The Reserve Bank of India’s (RBI) website is silent in this regard and does not give out any details of the rules and regulations applicable to its directors and the senior management of the bank with regard to insider trading either in shares or in foreign exchange. RBI will definitely have its internal rules applicable to its staff but unfortunately, this is not put in public domain. In many cases, it appears that the rules applicable to banks are not made applicable to the RBI, as it is not a listed bank. For instance, all banks have to have a policy on “protected disclosure scheme”, but whether a similar scheme exists for RBI is not known, as it is not published on its website. 

Surprisingly, corporate governance regulations applicable to all listed companies under Clause 49 of the Listing Agreement are also not applicable to the regulators, even to the extent relevant to them, as they are not listed companies. The regulators are more sacred than the regulated entities. Should they, therefore, not have appropriate governance guidelines which should lay down all these sensitive issues like insider trading, conflict of interest, protected disclosure norms, etc, to ensure their credibility among the public? 

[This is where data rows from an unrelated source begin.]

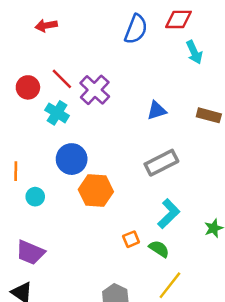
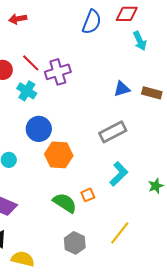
purple cross: (95, 90) -> (58, 72), turned 30
blue triangle: (157, 110) -> (122, 89), moved
green semicircle: (159, 249) -> (65, 203), moved, size x1.4

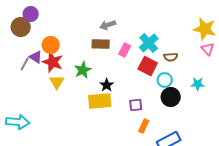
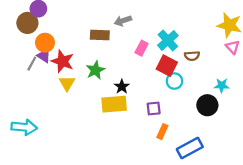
brown rectangle: (101, 44) -> (100, 35), moved
orange circle: (51, 45) -> (45, 43), moved
cyan circle: (165, 80) -> (174, 81), moved
black circle: (171, 97) -> (207, 105), moved

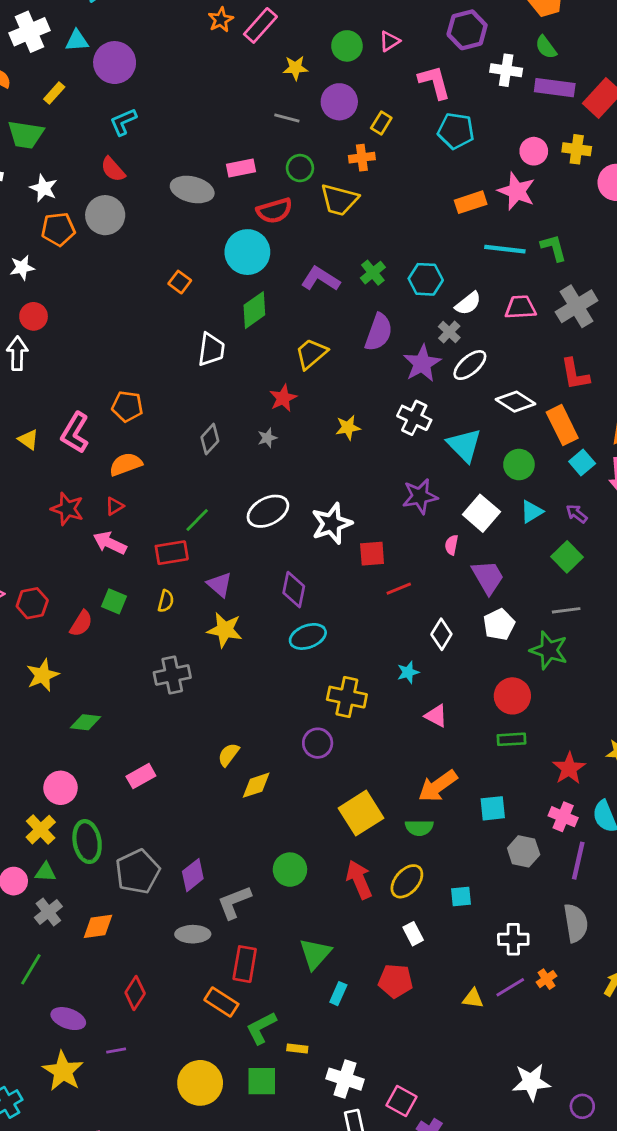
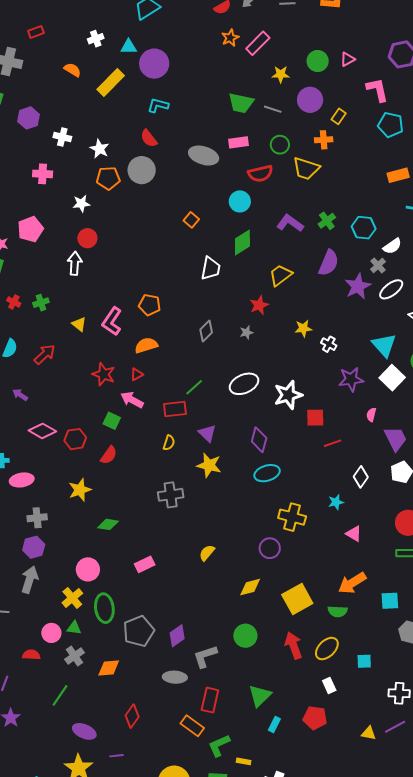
white cross: (29, 32) -> (96, 39), size x0.6
yellow rectangle: (54, 93) -> (111, 82), size x1.8
cyan L-shape: (123, 122) -> (158, 105), turned 35
green trapezoid: (26, 135) -> (241, 103), moved
cyan circle: (247, 252) -> (240, 201), size x0.7
white cross: (414, 418) -> (329, 344), moved, size x0.7
white square: (481, 513) -> (392, 378), moved
green square: (114, 601) -> (112, 421), moved
yellow diamond: (256, 785) -> (250, 587), moved

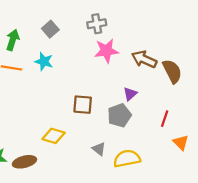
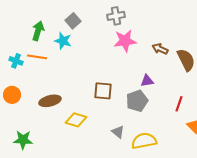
brown arrow: (144, 59) -> (160, 49), size x0.7
cyan star: (44, 61) -> (63, 41), moved
purple triangle: (130, 94) -> (147, 81), turned 32
brown ellipse: (24, 162) -> (50, 101), moved

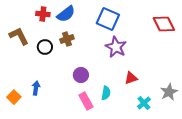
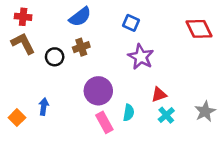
red cross: (43, 14) -> (23, 17), moved
blue square: (108, 19) -> (131, 23), size x0.6
purple circle: (81, 75) -> (98, 91), size x1.5
cyan cross: (144, 103) -> (166, 115), moved

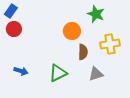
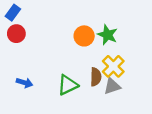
green star: (96, 14) -> (107, 35), moved
yellow cross: (110, 44) -> (113, 66), moved, turned -36
brown semicircle: (83, 52) -> (96, 77), moved

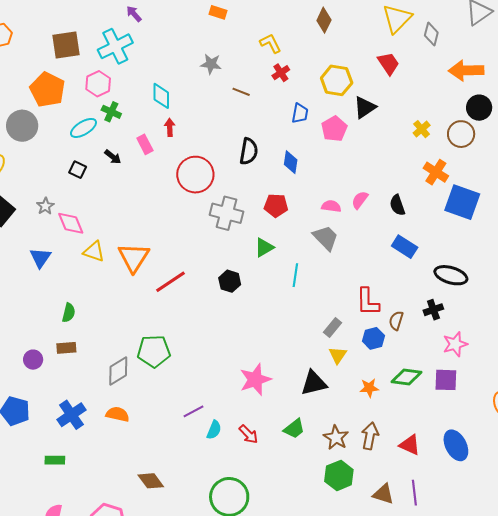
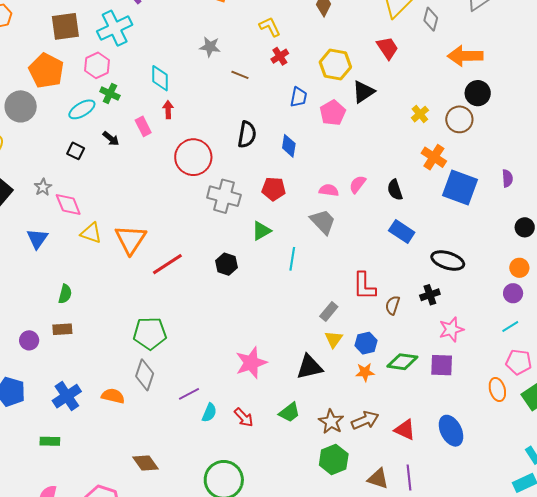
blue hexagon: (373, 338) -> (366, 343), moved
gray diamond: (118, 371) -> (145, 375), moved, turned -40
brown arrow: (370, 436) -> (365, 420), turned 56

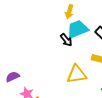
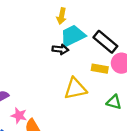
black arrow: (66, 40) -> (60, 49), turned -40

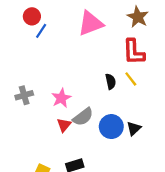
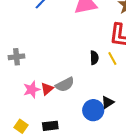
pink star: (61, 98) -> (32, 90), moved
blue circle: (111, 127) -> (93, 110), moved

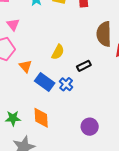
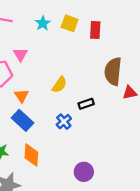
pink triangle: (13, 25) -> (20, 54), moved
blue rectangle: (45, 82) -> (23, 120), moved

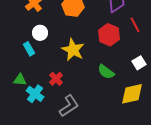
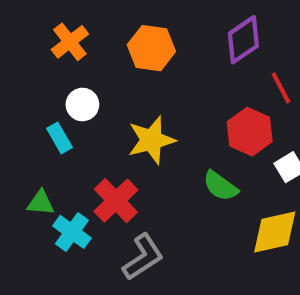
red hexagon: (109, 35) -> (250, 132), moved
yellow star: (73, 50) -> (151, 140), turned 30
red cross: (56, 79) -> (116, 201), size x1.5

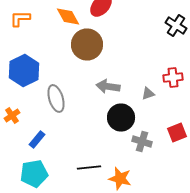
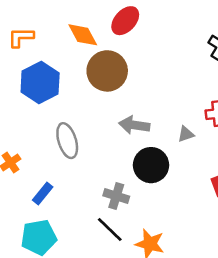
blue hexagon: (24, 70) -> (40, 83), moved
gray cross: (142, 142) -> (116, 196), moved
black line: (89, 168) -> (110, 230), turned 50

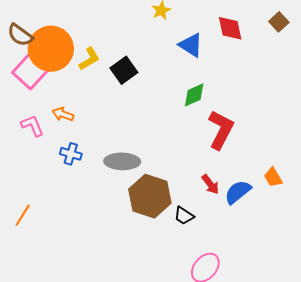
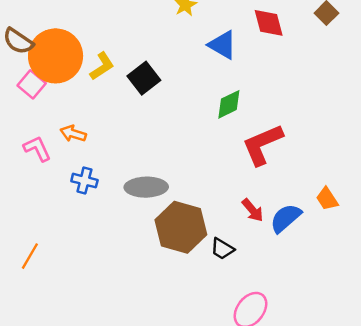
pink square: (30, 72) -> (32, 84), size x0.7
red L-shape: (221, 130) -> (262, 145), turned -138

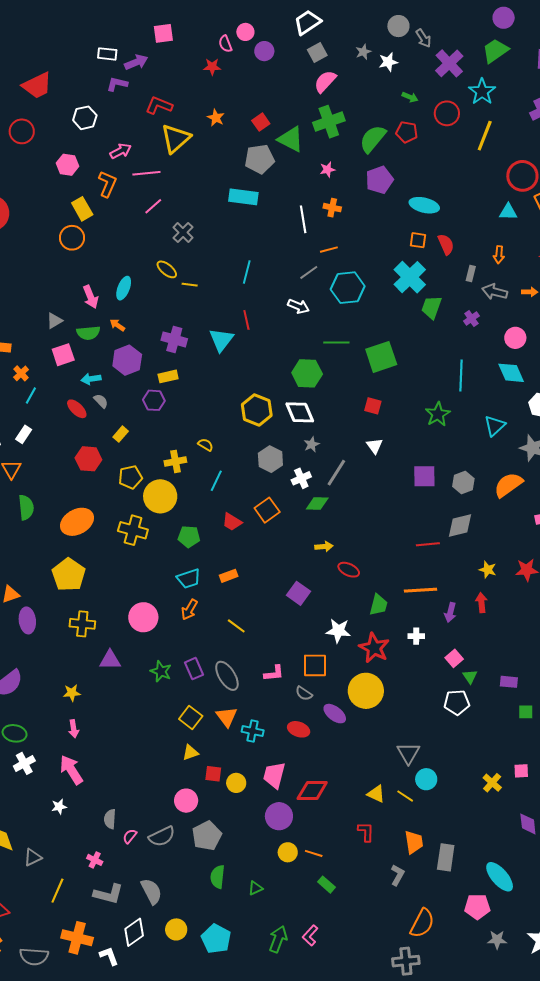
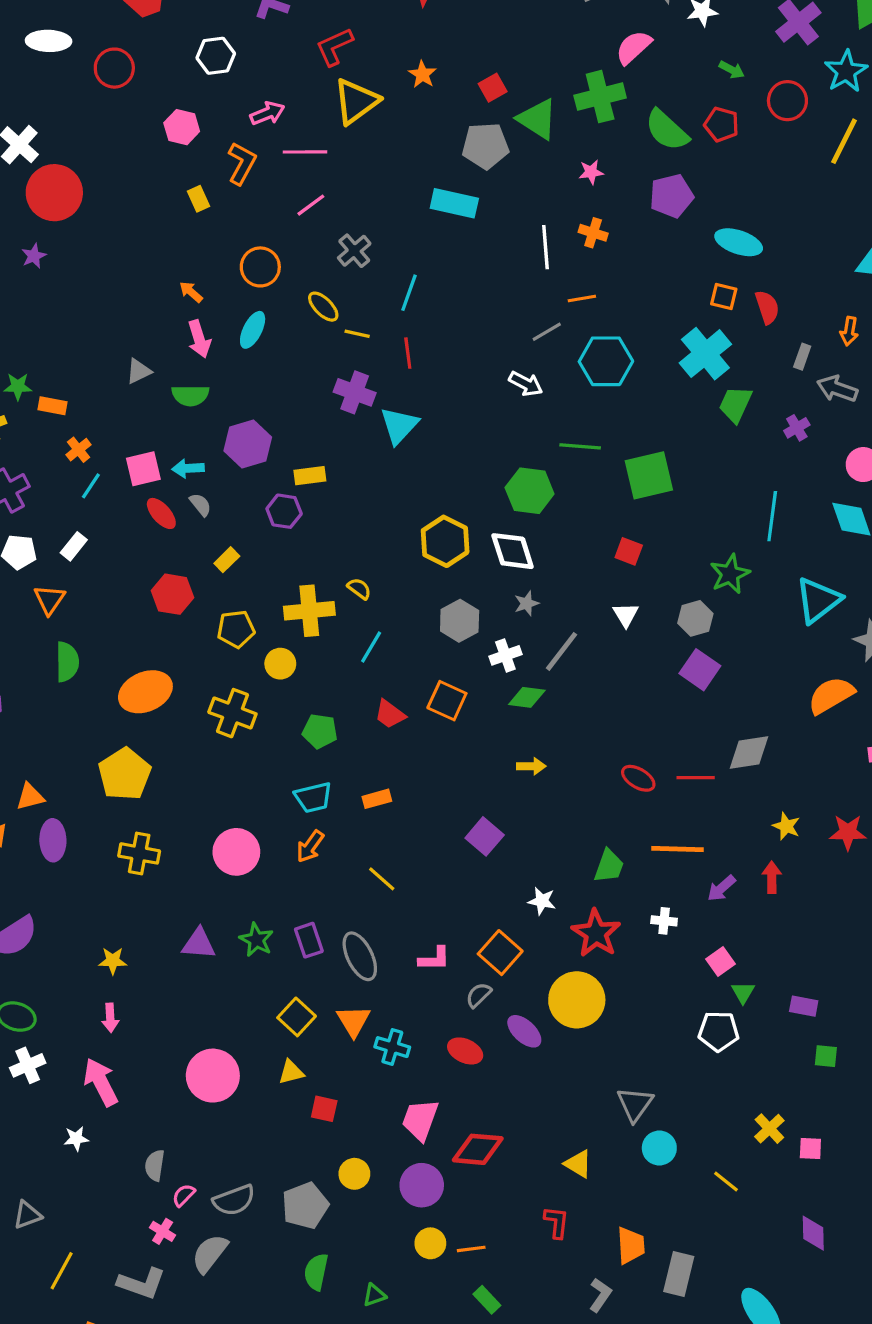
pink semicircle: (325, 82) -> (634, 47), moved
red L-shape: (159, 105) -> (334, 47), turned -52
green semicircle: (373, 139) -> (667, 130), turned -92
yellow rectangle: (82, 209) -> (199, 199), size x0.7
orange circle: (72, 238) -> (260, 267), moved
cyan line: (247, 272) -> (409, 293), moved
red line: (246, 320) -> (408, 353), moved
orange arrow: (117, 325) -> (191, 292), moved
purple cross: (174, 339) -> (355, 392), moved
pink square: (63, 355) -> (143, 469), moved
cyan triangle: (495, 426) -> (818, 600), size x1.4
yellow cross: (175, 461) -> (309, 611), size x1.4
purple square: (424, 476) -> (700, 670), turned 30
gray hexagon: (463, 482) -> (695, 618), moved
yellow circle: (160, 496) -> (280, 664), size x0.6
orange square: (267, 510) -> (447, 701), turned -35
red ellipse: (349, 570) -> (638, 778), moved
purple arrow: (450, 612) -> (721, 888), turned 30
white star: (338, 631) -> (542, 901), size x0.7
purple triangle: (110, 660) -> (199, 944), moved
orange square: (315, 665) -> (500, 953), turned 36
gray semicircle: (304, 693) -> (479, 995), turned 96
yellow circle: (236, 783) -> (354, 1174), moved
yellow cross: (492, 783) -> (769, 1129), moved
yellow line: (405, 796) -> (726, 1182), moved
pink circle: (186, 801) -> (213, 1076), moved, size x1.4
orange line: (314, 853) -> (471, 1249), turned -30
pink cross: (95, 860) -> (163, 1231), moved
gray semicircle: (151, 891) -> (210, 1254), moved, turned -120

As the saying goes, “what’s sauce for goose is also sauce for the gander”. But this does not appear to be applicable to our regulators as rightly pointed out by Sucheta Dalal in her article “Regulators: Holier than thou” (Moneylife Digital newsletter dated 23 January 2012).  There are a number of regulators in our country, which have enormous powers to move the markets and they make statements to the electronic media almost everyday without bothering about their consequences.

It is, therefore, necessary and expedient for the newly formed India’s Financial Stability & Development Council (FSDC) to look into this aspect and codify a set of regulations applicable to all regulators and their senior management not only in respect of insider trading in stocks, shares, securities, commodities and foreign exchange, but also with regard to the conflict of interest, corporate governance standards, etc, drawing from the example of Swiss National Bank, which has since put up a revised code for its board members and senior management in the wake of the scandal involving its chairman. 

Source: References:

www.breakingviews.com

BBC News, Reuters, Bloomberg. 

Financial Times

(The author is a financial consultant and he writes for Moneylife under a pen-name ‘Gurpur’)

 

Comments
Nagesh Kini FCA
1 decade ago
Now that there is a good precedent it sends out a clear message to our Regulators to come clean.